An Ember in the Ashes
When Masks murder Laia’s grandparents and take her brother Darin, she decides to request help from the Resistance to free her brother from prison. The Resistance, which her mother and father used to lead before they were killed, pledges her assistance only if she takes risks for them, as a slave and secret spy in the Commandant’s household, the leader of the training academy of Masks, Blackcliff. The Commandant has a cruel history with her slaves, and Laia would be going into certain torture…
Elias is a Mask, albeit a reluctant one. He was taken from his adopted Tribal family and put back into his Gens, his familial house, and sent to Blackcliff to be a Mask like his mother, the Commandant. She holds no love for her son, and forces him, despite his nature, to be a killer. When the Emperor suddenly dies, four candidates from the class of graduating Masks are chosen as potentials, Elias among them. He must compete against his best friend Helene Aquila, cruel Marcus, and Marcus’s twin to become the Emperor because the alternate fate is likely death.
Though each are on a different quest, Laia and Elias share a journey that has all the potential to change an Empire while thousands of lives hang in the balance.
Obvious spoilers for book 2 below…
A Torch Against the Night
With Elias hunted as the Empire’s top fugitive, he and Laia are desperately trying to make their way out of the Blackcliff compound and the city of Serra to save her brother Darin, rumored as imprisoned in harsh Kauf, far to the north. Before they can escape, they are purposefully trapped on their way out of the city by the Commandant, Elias’s mother. She wounds Elias with a deadly poison but lets them go. Laia is left to find her way to the nearest city before Elias dies from his blackouts and seizures, while Elias dreams of strange things that are real and important to both his past and his future.
Meanwhile, Emperor Marcus sends Helene, his Blood Shrike, to kill Elias, but only after severe abuse and torture, making a deal with her father in exchange for influence, allegiance, and insurance of Helene’s compliance. And if Helene does not bring back Elias and kill him? Her family will die.
When Helene comes after Elias and Laia and their new allies, they manage to escape but not without a price. Despite Elias’s illness, he decides to journey on alone hoping that he can rescue Darin before Elias succumbs to poison. As their situation and survival grows more desperate, the Commandant enacts her genocide against the Scholars, Helene edges closer to her goal and her potential doom, while the noose of the Nightbringer is well-laid and waiting for the tiniest misstep from Laia and Elias.

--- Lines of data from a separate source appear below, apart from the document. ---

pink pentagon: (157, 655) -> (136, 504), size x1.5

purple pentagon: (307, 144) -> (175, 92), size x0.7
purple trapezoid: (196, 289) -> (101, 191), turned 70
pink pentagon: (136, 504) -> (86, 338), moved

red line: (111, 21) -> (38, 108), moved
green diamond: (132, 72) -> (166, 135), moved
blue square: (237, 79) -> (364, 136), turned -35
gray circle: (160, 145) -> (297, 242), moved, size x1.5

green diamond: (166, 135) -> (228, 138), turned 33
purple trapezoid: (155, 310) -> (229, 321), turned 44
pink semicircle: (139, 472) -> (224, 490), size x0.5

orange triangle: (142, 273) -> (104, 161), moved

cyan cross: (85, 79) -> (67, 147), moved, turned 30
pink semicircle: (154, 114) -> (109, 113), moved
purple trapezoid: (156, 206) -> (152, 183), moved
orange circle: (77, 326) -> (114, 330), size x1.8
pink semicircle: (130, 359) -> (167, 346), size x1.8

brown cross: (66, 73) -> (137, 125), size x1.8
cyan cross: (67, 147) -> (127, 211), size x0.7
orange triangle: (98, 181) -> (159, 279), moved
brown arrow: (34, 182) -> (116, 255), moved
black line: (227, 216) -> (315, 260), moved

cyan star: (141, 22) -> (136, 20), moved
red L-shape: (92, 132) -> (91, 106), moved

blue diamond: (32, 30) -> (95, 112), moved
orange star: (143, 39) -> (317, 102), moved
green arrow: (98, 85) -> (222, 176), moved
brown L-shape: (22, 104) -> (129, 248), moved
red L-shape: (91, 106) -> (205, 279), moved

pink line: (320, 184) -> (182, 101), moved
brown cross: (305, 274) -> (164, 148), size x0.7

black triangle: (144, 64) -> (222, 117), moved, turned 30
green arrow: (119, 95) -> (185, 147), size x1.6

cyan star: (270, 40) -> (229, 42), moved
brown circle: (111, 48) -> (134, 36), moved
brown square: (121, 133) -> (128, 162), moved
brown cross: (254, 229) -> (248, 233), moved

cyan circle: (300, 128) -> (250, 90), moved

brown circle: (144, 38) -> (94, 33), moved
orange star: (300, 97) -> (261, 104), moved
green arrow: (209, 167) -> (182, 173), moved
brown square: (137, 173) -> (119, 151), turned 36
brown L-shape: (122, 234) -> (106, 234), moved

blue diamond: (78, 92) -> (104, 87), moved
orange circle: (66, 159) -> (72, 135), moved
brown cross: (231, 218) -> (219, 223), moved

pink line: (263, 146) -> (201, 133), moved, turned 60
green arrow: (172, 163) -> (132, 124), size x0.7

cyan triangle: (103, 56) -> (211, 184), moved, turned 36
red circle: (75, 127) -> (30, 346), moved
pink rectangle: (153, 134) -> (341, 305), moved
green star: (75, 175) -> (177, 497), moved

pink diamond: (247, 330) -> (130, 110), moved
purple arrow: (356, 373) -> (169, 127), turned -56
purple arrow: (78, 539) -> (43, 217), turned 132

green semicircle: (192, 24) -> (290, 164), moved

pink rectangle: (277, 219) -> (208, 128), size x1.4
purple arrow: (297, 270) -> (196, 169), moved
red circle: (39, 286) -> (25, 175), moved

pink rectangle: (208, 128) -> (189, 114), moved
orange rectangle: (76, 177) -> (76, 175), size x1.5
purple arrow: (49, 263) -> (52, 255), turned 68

A feverish debut that had a lot of marketing and hype, so I was looking forward to this read. I found it an unusual adventure with an intriguing societal system. There is a very deep extreme between hated and liked characters, very few mediocre characters. I automatically liked Elias much more than I liked Laia (but I am not sure how much of not liking Laia was feeling how little I knew her and knew of her). Perhaps I related more to Elias because I could see he was reluctant but forced into terrible deeds? I loved Izzi and the mystery of the Cook and also loved the contrast of Helene and how she grows throughout the series.
While this was a solid read, it just didn’t grip me as much as I had expected. Maybe I am very character-driven and that’s where I experienced a disconnect, but I also very much hated the love triangles and was questioning Laia’s mental sensibility about a certain guy the whole story until I was finally proven right (book 2, but see, still not spoilering!). I liked the first book, but I think book 2 is a typical book 2 in that it is a journey (we’re walking, we’re walking…) and nothing much is resolved but just a set up for book 3. Disappointing but not unheard of.
A solid read and a shoo-in for fantasy fans who are looking for adventure, romance, and an a-typical story. I must confess it took me a lot longer than usual to read the second book. Make of that what you will.
Notes: Graphic violence and sexual circumstances.